What do you do when you realize you have put yourself in a life-threatening situation? Well, here’s how I handled it, picture this. So there I am in a tree, looking at a wolf just 20 meters away and I think about all of the choices I made to land myself in this situation. It was just a bizarre and stupid idea that should have and most likely would have gotten me killed if I didn’t get lucky. How did I end up in this predicament? Well...


I'm just a college student from outside Washington DC in rural farmland.

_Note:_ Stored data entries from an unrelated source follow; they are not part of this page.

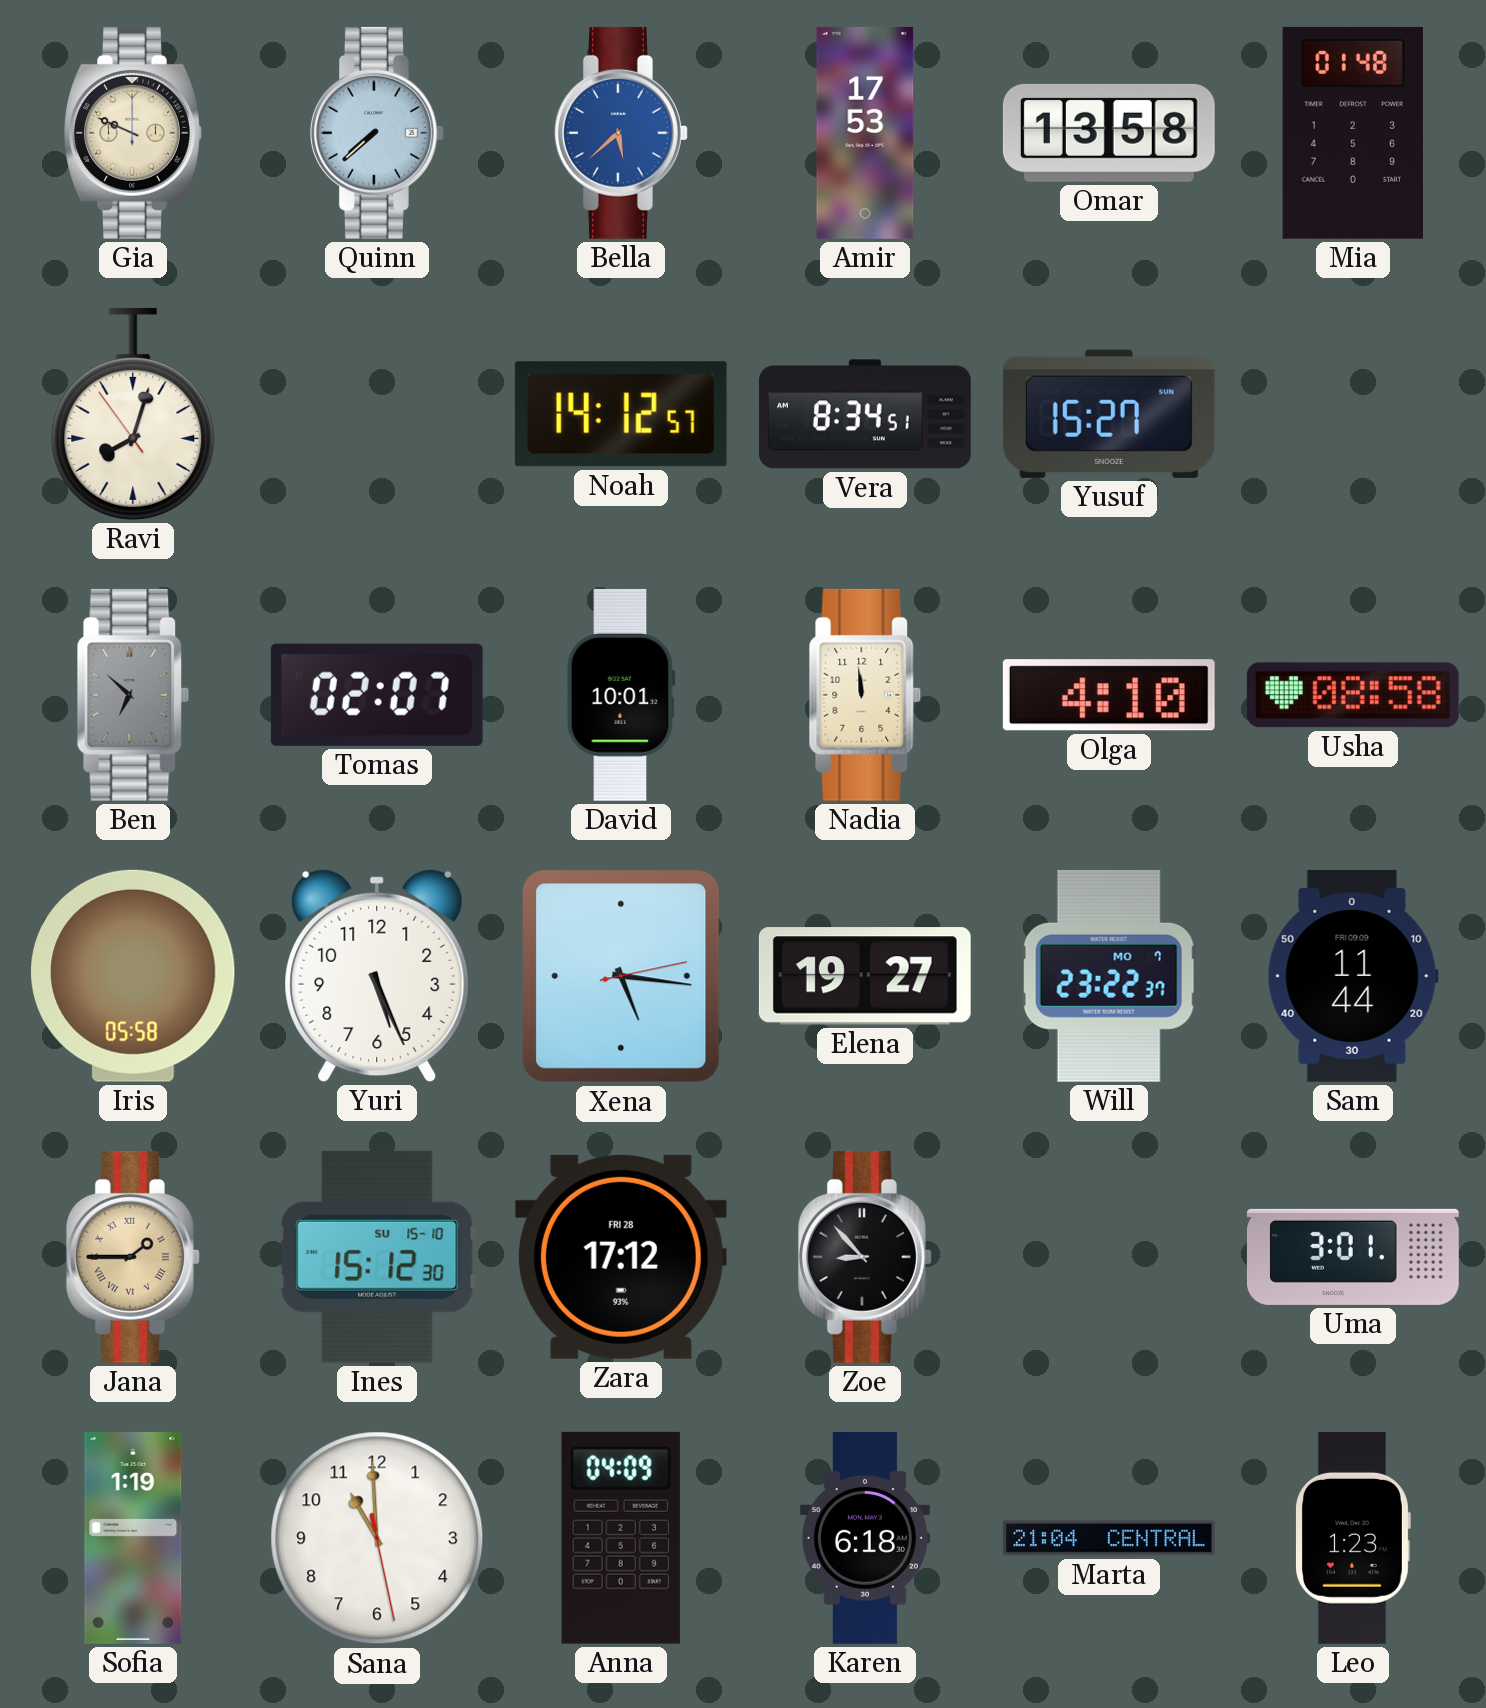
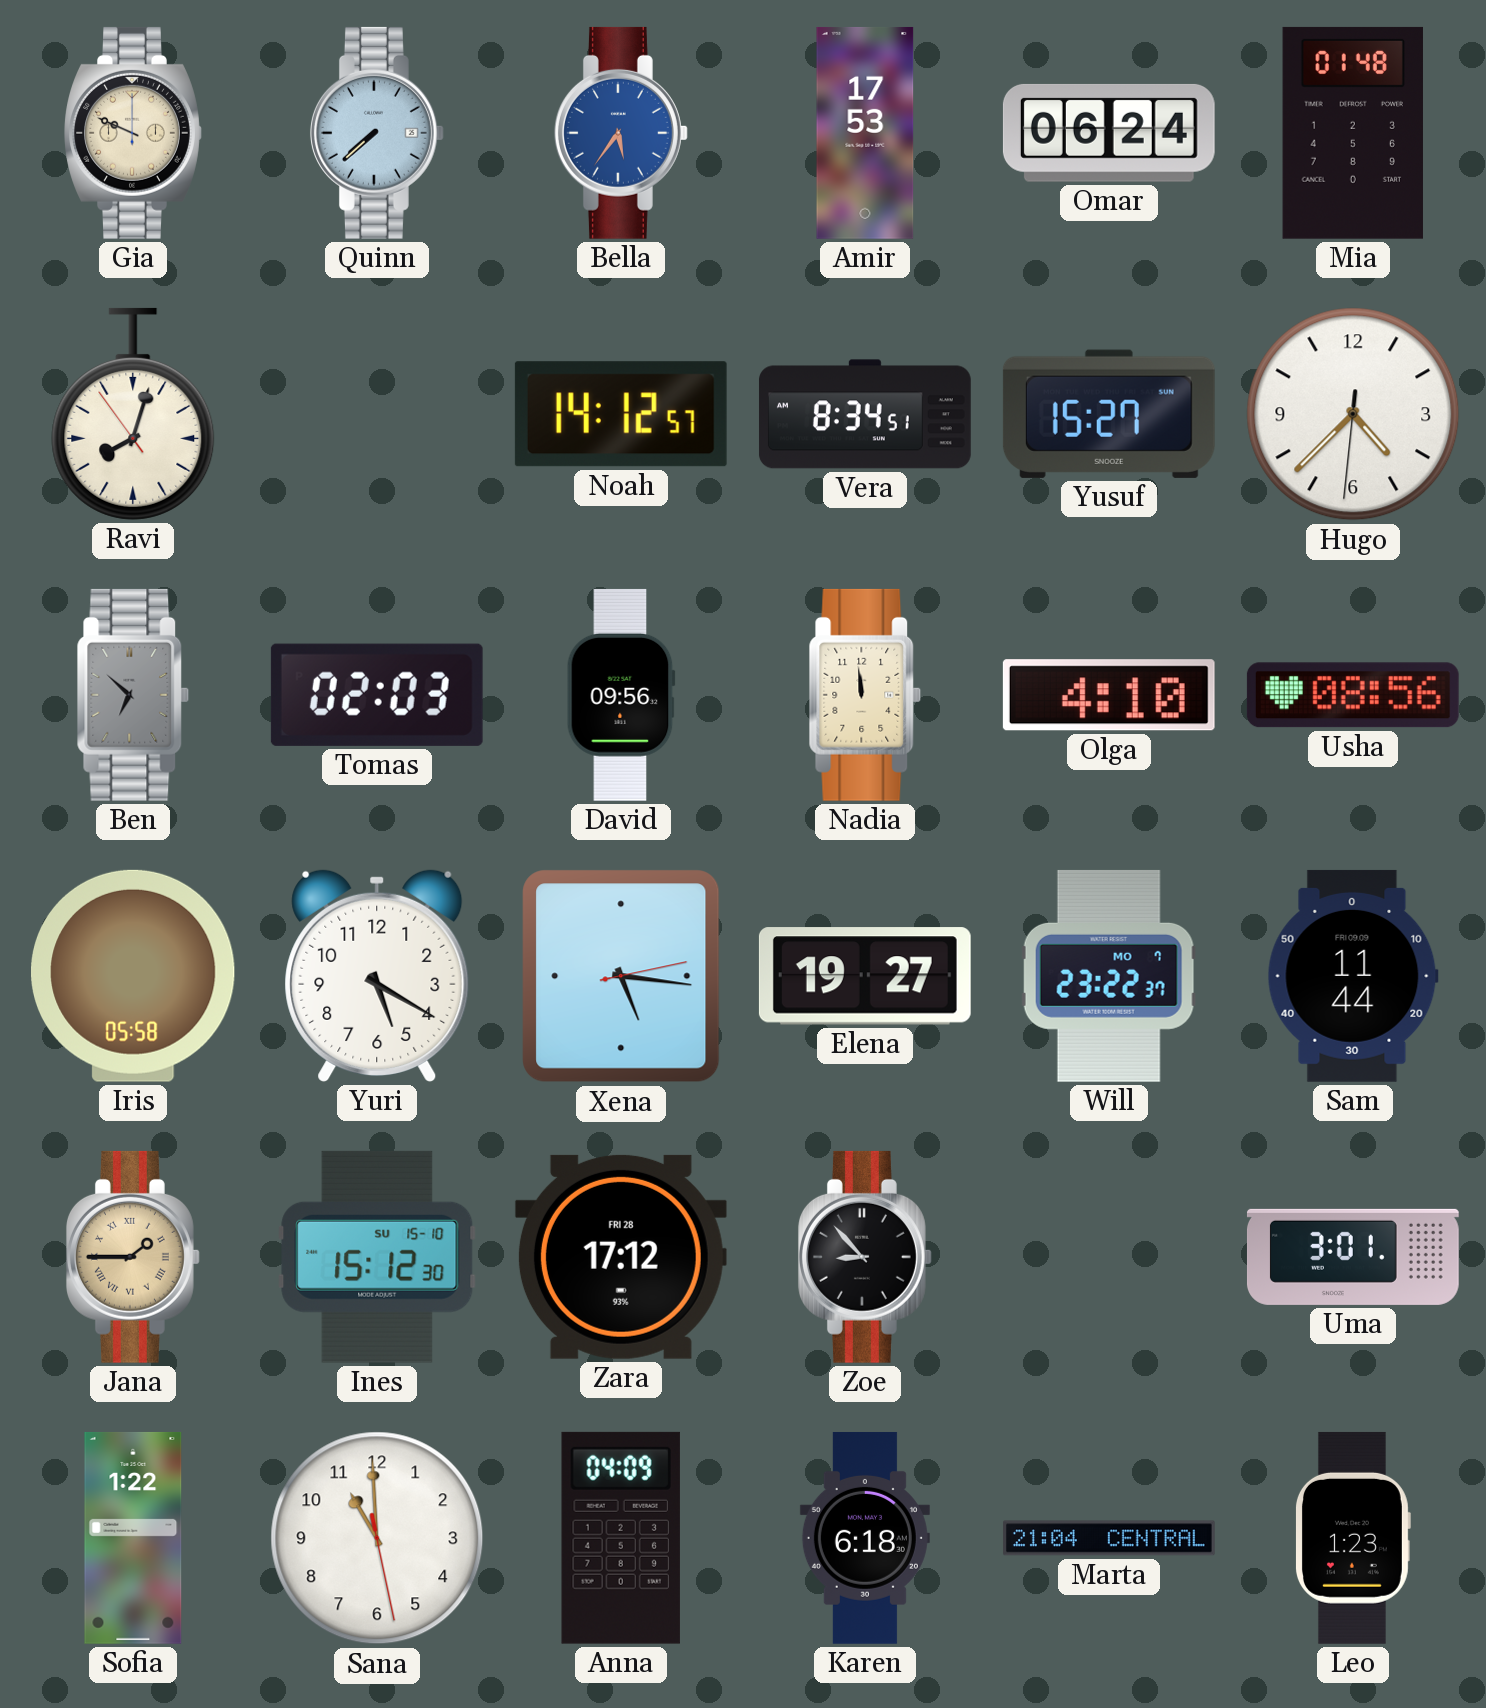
Bella: 5:38 -> 5:36
Omar: 13:58 -> 06:24
Hugo: none -> 4:37
Tomas: 02:07 -> 02:03
David: 10:01 -> 09:56
Usha: 08:58 -> 08:56
Yuri: 5:26 -> 5:20
Sofia: 1:19 -> 1:22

The Appalachian mountains are within a short drive from me and it's a nice quiet place when you want it. I go to college in Boston which is a jarring change so whenever I come home for the summer I engross myself in the area. I do this by going on hikes, fishing in the Potomac River, or just walking through the town. Over the summer I tried many new hobbies from the guitar to editing but it all culminated when I decided to spend 14 days hiking in Yellowstone National Park. This was a tie-in trip as my cousin was proposing at Grand Teton National Park, which was touching Yellowstone, and it was a great time. Once I left them however I was on my own, and I had one goal in mind, I wanted to see some wildlife. I had never been to Yellowstone, or anywhere in the midwest for that matter so I was taken aback. Beautiful mountains are the norm where I come from, but for wildlife, other than deer, it was not common. When I arrived at Yellowstone and had to stop my car to let a buffalo baby calf pass I knew I was in for a treat. About halfway through the trip, I got a tip from a wildlife photographer that a bison had died in a valley, and the local wolf packs had recently broken up, making it a prime feasting ground. Wolves are shy animals as they like to ambush, making them very hard to find. Maybe this wasn't the smartest thing to do, but I was fascinated with the idea of getting the chance to see wolves so I decided to trek out there alone and post up on a hill with a massive tree overlooking the valley. I could see the bison carcass in the distance. I found a comfortable branch and layed down for hours, the sun was slowly inching overhead.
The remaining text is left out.